Source records
************
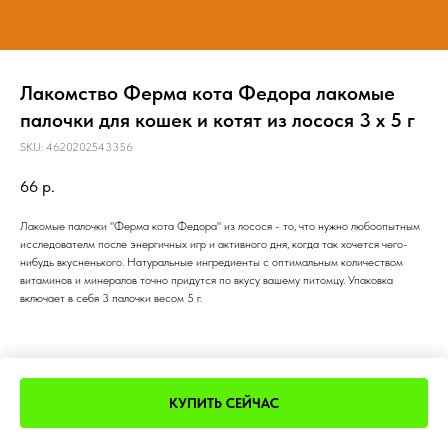
Лакомство Ферма кота Федора лакомые
палочки для кошек и котят из лосося 3 х 5 г
SKU:
4620202543356
66
р.
Лакомые палочки "Ферма кота Федора" из лосося - то, что нужно любоопытным
исследователм после энергичных игр и активного дня, когда так хочется чего-
нибудь вкусненького. Натуральные ингредиенты с оптимальным количеством
витаминов и минералов точно придутся по вкусу вашему питомцу. Упаковка
включает в себя 3 палочки весом 5 г.
КУПИТЬ СЕЙЧАС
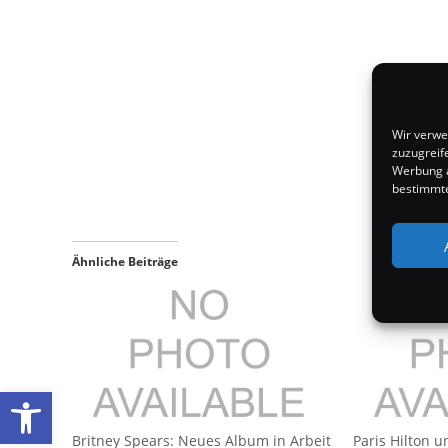
Wir verwe
zuzugreif
Werbung a
bestimmte
Ähnliche Beiträge
Werkzeugleiste öffnen
Britney Spears: Neues Album in Arbeit
Paris Hilton u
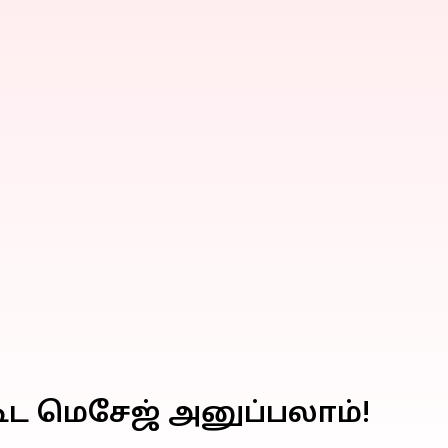
ூட மெசேஜ் அனுப்பலாம்!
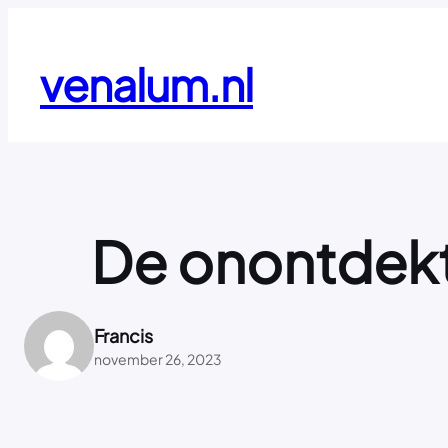
Ga
naar
de
venalum.nl
inhoud
De onontdekt
Francis
november 26, 2023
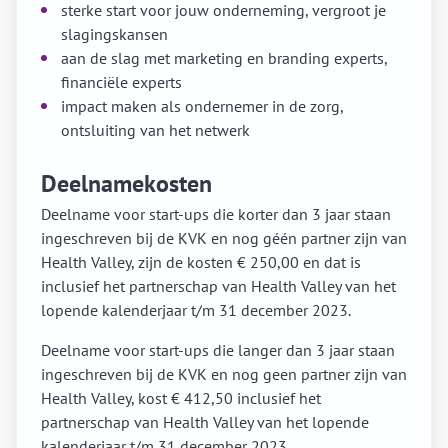
sterke start voor jouw onderneming, vergroot je
slagingskansen
aan de slag met marketing en branding experts,
financiële experts
impact maken als ondernemer in de zorg,
ontsluiting van het netwerk
Deelnamekosten
Deelname voor start-ups die korter dan 3 jaar staan
ingeschreven bij de KVK en nog géén partner zijn van
Health Valley, zijn de kosten € 250,00 en dat is
inclusief het partnerschap van Health Valley van het
lopende kalenderjaar t/m 31 december 2023.
Deelname voor start-ups die langer dan 3 jaar staan
ingeschreven bij de KVK en nog geen partner zijn van
Health Valley, kost € 412,50 inclusief het
partnerschap van Health Valley van het lopende
kalenderjaar t/m 31 december 2023.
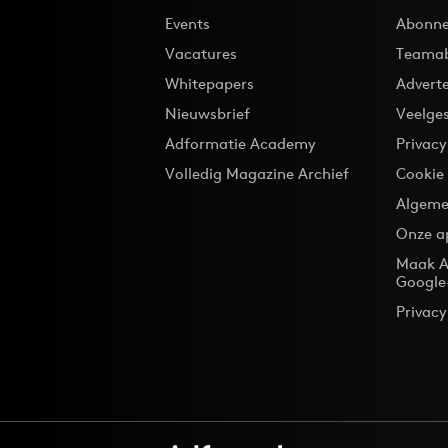
Events
Abonne
Vacatures
Teama
Whitepapers
Advert
Nieuwsbrief
Veelge
Adformatie Academy
Privac
Volledig Magazine Archief
Cookie
Algeme
Onze a
Maak A
Google
Privacy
************
#### GOAL OF THE EXERCISE
In the records above, which lines hold the string "staan"? Copy each one.

#### RESULT
Deelname voor start-ups die korter dan 3 jaar staan
Deelname voor start-ups die langer dan 3 jaar staan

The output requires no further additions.